Dataset entries:
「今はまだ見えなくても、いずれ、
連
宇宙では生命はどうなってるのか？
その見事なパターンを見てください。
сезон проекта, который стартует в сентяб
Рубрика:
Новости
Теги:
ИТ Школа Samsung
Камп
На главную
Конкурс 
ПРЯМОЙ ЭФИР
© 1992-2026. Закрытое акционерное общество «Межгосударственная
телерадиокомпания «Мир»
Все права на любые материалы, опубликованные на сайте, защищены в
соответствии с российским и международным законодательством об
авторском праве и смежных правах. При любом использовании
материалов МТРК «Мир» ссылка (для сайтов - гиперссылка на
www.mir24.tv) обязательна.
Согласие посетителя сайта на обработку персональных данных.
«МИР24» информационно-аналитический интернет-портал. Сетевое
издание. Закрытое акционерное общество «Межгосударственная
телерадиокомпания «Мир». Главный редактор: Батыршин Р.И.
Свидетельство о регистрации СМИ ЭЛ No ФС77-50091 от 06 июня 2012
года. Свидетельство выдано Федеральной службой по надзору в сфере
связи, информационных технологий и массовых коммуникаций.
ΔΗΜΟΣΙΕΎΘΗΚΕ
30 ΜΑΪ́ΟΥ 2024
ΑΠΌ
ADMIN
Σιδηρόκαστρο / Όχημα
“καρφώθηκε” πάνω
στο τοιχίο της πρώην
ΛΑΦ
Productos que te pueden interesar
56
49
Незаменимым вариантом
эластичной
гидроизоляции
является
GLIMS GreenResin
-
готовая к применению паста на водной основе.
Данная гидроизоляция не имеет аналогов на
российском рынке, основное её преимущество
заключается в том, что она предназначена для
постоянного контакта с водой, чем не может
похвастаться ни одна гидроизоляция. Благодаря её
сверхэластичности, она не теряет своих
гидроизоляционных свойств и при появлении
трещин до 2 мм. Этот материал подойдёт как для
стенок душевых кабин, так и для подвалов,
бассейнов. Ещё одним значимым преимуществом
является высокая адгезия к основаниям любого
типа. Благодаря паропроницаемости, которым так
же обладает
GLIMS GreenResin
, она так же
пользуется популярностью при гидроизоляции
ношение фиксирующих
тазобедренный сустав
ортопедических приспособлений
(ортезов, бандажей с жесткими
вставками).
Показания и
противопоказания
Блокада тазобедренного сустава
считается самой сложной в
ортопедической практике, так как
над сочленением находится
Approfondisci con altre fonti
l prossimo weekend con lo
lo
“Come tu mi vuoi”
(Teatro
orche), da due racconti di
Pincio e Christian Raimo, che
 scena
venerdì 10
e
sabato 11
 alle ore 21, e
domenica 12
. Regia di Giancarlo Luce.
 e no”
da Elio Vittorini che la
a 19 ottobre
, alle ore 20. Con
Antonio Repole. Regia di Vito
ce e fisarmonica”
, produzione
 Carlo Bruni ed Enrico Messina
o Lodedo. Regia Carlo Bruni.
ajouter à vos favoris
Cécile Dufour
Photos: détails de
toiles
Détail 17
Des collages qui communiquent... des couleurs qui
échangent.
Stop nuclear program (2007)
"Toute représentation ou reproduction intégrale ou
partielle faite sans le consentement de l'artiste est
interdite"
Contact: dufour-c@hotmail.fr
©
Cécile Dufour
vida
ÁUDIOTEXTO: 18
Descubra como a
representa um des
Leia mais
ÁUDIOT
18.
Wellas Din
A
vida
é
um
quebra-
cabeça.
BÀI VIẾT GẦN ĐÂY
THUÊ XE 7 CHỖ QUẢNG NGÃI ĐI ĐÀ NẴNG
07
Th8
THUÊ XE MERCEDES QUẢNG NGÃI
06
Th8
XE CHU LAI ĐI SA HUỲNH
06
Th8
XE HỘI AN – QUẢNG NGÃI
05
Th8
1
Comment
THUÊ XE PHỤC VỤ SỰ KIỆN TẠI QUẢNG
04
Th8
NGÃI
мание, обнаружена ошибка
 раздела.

* * *

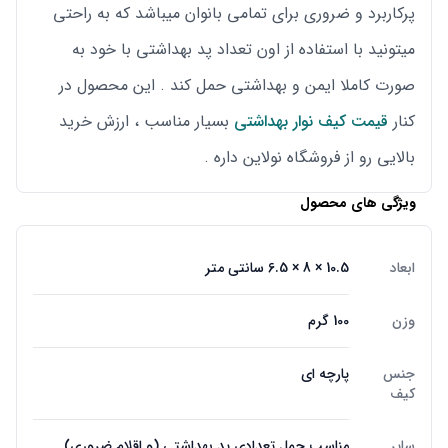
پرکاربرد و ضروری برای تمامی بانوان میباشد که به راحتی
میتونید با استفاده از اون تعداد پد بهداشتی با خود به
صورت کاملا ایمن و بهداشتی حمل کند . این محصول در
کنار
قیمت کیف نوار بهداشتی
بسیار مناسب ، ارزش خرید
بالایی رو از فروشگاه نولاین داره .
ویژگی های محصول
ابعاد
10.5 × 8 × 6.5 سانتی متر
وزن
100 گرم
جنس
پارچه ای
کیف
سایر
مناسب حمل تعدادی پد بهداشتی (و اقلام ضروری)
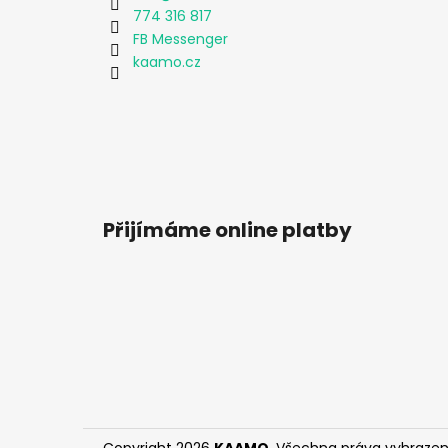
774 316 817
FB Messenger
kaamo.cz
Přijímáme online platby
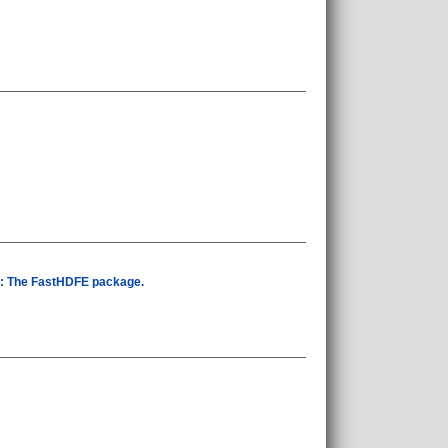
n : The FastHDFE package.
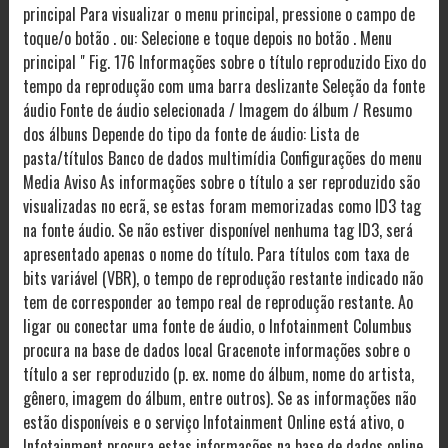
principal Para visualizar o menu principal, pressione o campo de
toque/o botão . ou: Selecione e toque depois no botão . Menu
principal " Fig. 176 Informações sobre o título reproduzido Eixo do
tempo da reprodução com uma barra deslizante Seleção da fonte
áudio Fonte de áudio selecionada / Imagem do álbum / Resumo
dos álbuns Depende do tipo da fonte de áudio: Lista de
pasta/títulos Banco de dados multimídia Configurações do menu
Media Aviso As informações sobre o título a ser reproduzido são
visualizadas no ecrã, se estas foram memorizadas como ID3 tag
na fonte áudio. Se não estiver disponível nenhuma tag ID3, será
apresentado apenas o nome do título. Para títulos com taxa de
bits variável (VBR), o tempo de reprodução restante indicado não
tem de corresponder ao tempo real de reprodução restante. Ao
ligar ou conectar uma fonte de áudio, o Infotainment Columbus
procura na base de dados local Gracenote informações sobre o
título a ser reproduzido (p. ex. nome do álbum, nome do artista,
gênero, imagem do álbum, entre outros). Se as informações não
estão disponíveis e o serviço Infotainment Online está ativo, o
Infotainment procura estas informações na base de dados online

> Directions
Once you have counted the lines of the data that contain the word "гидроизоляции", please reply with that number alone.

> Task solution
2